## Material supplied

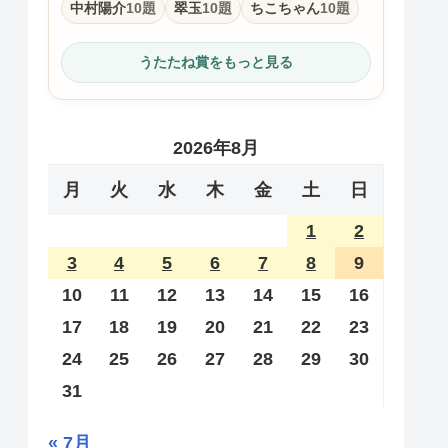
中村陽介
10題
翠玉
10題
ちこちゃん
10題
うたたね賞をもっと見る
2026年8月
月
火
水
木
金
土
日
1
2
3
4
5
6
7
8
9
10
11
12
13
14
15
16
17
18
19
20
21
22
23
24
25
26
27
28
29
30
31
« 7月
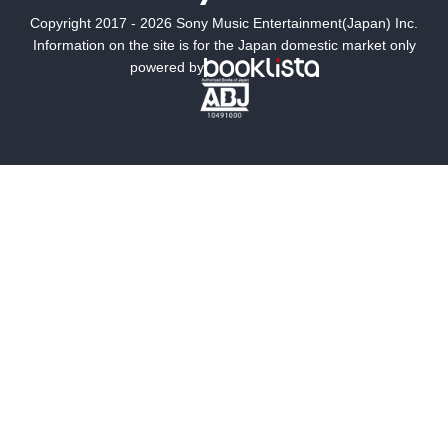
Copyright 2017 - 2026 Sony Music Entertainment(Japan) Inc.
ミステリー
SF
Information on the site is for the Japan domestic market only
powered by
歴史・時代小説
文学
雑誌
グラビア写真集
ボーイズラブ
ティーンズラブ
人文・思想・歴史
社会・政治・法律
ビジネス・経済
サイエンス・テクノロジー
コンピュータ・情報
くらし・家庭
料理・酒
ファッション・美容・ダイエット
ホビー&カルチャー
スポーツ・アウトドア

## Directions for this task
Determine how many lines in the data contain the string "Japan", and give the number only.

## Task result
2